The refusal of the Hungarian State to comply with the Coman judgment is illustrated in a recent opinion issued by the Hungarian Ministry of Justice, which, in essence, states that the validity of a foreign marriage should be assessed under the country’s International Private Law Act (IPLA). Under the IPLA, a foreign marriage shall only be valid if the legislative conditions in the countries of both spouses country laws are satisfied, in other words the laws of the States of which the spouse is a national. According to sec. 12(1) of the IPLA, however, foreign law is not applied if the result of its application would violate fundamental values and constitutional principles.

Following the standpoint adopted by the Ministry of Justice, the Hungarian authorities deprive the following same-sex couples of marriage recognition (and thus freedom of movement):

  • A same-sex marriage legally concluded abroad (including in other EU jurisdictions) with a Hungarian national. The Hungarian authorities do not allow for a recognition of a same-sex marriage with Hungarian nationals since Hungarian law does not provide for same-sex marriage.
  • A same-sex marriage legally concluded abroad (including in other EU jurisdictions) where both of the spouses personal laws allow for same-sex marriage. The Hungarian authorities do not allow for recognition of same-sex marriage, because they consider it contrary to Hungarian public policy, and in alleged violation of the fundamental values and constitutional principles of the Hungarian legal system.

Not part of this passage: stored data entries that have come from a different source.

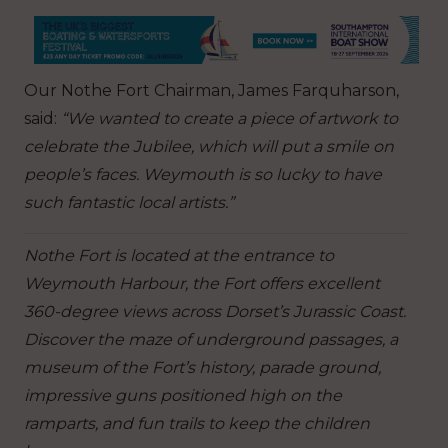
Our Nothe Fort Chairman, James Farquharson,
said:
“We wanted to create a piece of artwork to
celebrate the Jubilee, which will put a smile on
people’s faces. Weymouth is so lucky to have
such fantastic local artists.”
Nothe Fort is located at the entrance to
Weymouth Harbour, the Fort offers excellent
360-degree views across Dorset’s Jurassic Coast.
Discover the maze of underground passages, a
museum of the Fort’s history, parade ground,
impressive guns positioned high on the
ramparts, and fun trails to keep the children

In addition, requests for recognition of foreign same-sex marriages have not merely been denied, the Hungarian State has also taken active steps to make the lives of same-sex couples even more difficult than they were at the time the Coman ruling was delivered.

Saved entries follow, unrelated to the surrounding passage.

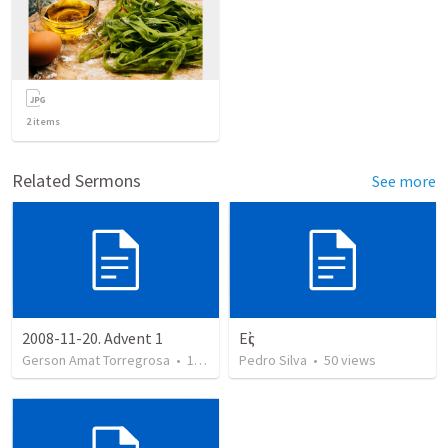
2
items
Related Sermons
See more
2008-11-20. Advent 1
Εἰς
Gerson Amat Torregrosa
•
151
views
Pedro Silva
•
50
views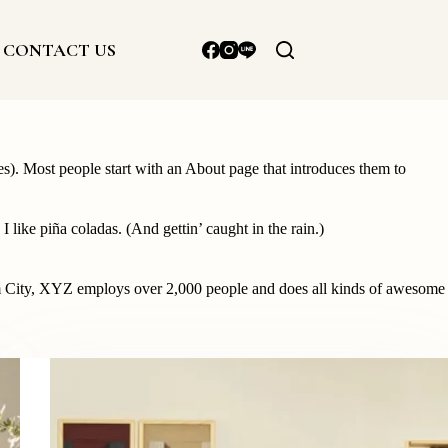
CONTACT US
mes). Most people start with an About page that introduces them to
 like piña coladas. (And gettin’ caught in the rain.)
 City, XYZ employs over 2,000 people and does all kinds of awesome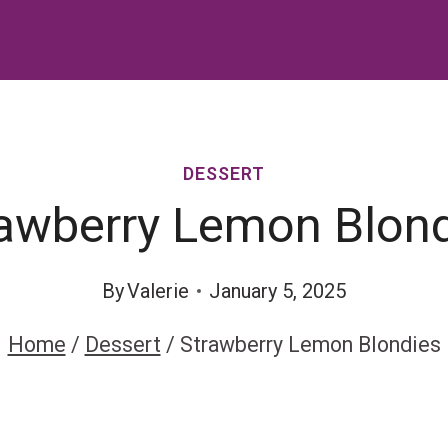
DESSERT
awberry Lemon Blon
By
Valerie
January 5, 2025
Home
/
Dessert
/
Strawberry Lemon Blondies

Since 2019, third-country nationals (non-Hungarian, non-EU) cohabiting with a Hungarian citizen, whether formally registered with public notaries as cohabiting partners or not, are no longer considered as their “family member,” thereby denying them basic immigration rights. This additional hurdle has worsened the conditions of same-sex couples in Hungary. Whereas the recognition of same-sex marriages has always been denied, third-country nationals living with a Hungarian citizen outside of a registered partnership will now also be denied the right to reside permanently in Hungary.

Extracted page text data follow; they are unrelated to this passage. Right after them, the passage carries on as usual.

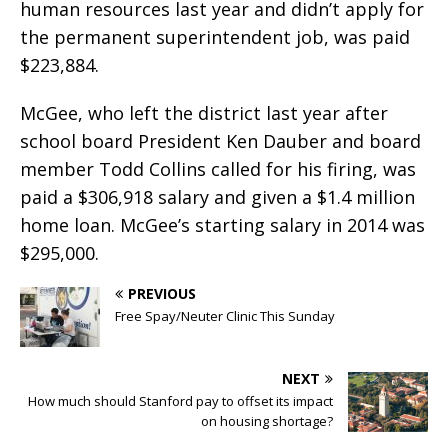
human resources last year and didn’t apply for
the permanent superintendent job, was paid
$223,884.
McGee, who left the district last year after
school board President Ken Dauber and board
member Todd Collins called for his firing, was
paid a $306,918 salary and given a $1.4 million
home loan. McGee’s starting salary in 2014 was
$295,000.
PREVIOUS
Free Spay/Neuter Clinic This Sunday
NEXT
How much should Stanford pay to offset its impact
on housing shortage?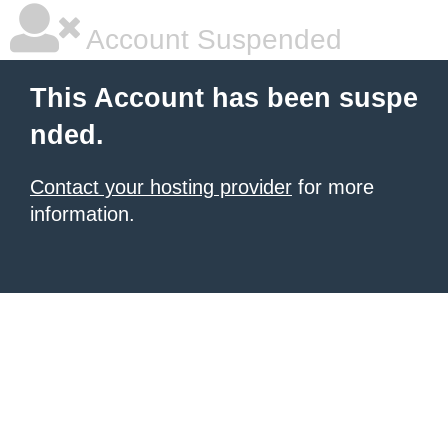
Account Suspended
This Account has been suspe
nded.
Contact your hosting provider
for more
information.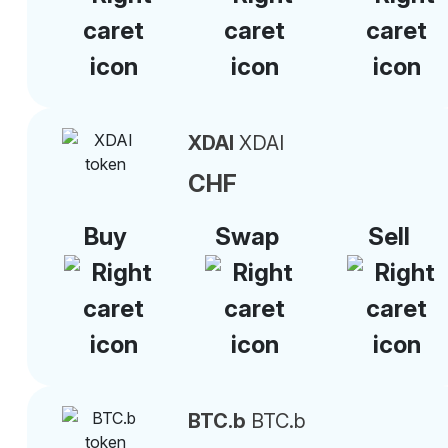
XDAI
XDAI
CHF
Buy
Swap
Sell
BTC.b
BTC.b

This situation is in clear violation of EU law and the 2018 Coman ruling of, as well as Art. 21(1) and Art 4(3) of the Treaty on the Functioning of the European Union (TFEU) and the Directive 2004/38/EC on the right of citizens of the Union and their family members to move and stay in the territory of the Member States.

The landmark Coman ruling was adopted four years ago, recognising that the term “spouse” includes same-sex spouses under EU freedom of movement laws. The ruling was supposed to provide same-sex spouses with much-awaited freedom of movement and long-overdue equal treatment throughout the EU. However, on its fourth anniversary, not only has Mr Hamilton, the spouse of Mr Coman, still not been granted residency in Romania, but legislation in both Hungary and Romania continues to violate the right to freedom of movement for same-sex couples.

The CJEU explicitly held that the refusal to recognise the same-sex marriage of an EU citizen, which constitutes a restriction of their right to move and reside freely within the EU under Art. 21(1) TFEU (Coman, § 40), cannot be justified on public policy and national identity grounds (Coman, §§ 41-50). Numerous administrative procedures have been pursued in Hungary, notably by Háttér Society. Háttér assist same–sex couples to apply for domestic registration of their same–sex marriage concluded outside Hungary, either as marriage or as a registered partnership, in order to obtain a right of residence. Such applications have, to date, always been rejected.

According to Katrin Hugendubel, Advocacy Director with ILGA-Europe, “We urge the Commission to investigate the complaints filed regarding Hungary and Romania, and to take all steps at its disposal, to ensure that Hungary, Romania, and indeed all Member States, respect the Coman ruling at the Court of Justice of the European Union. In essence, the ruling states that all EU member states are obliged to recognise legally concluded same-sex marriages in other member states, whenever this is necessary to secure the freedom of movement of the same-sex spouse.”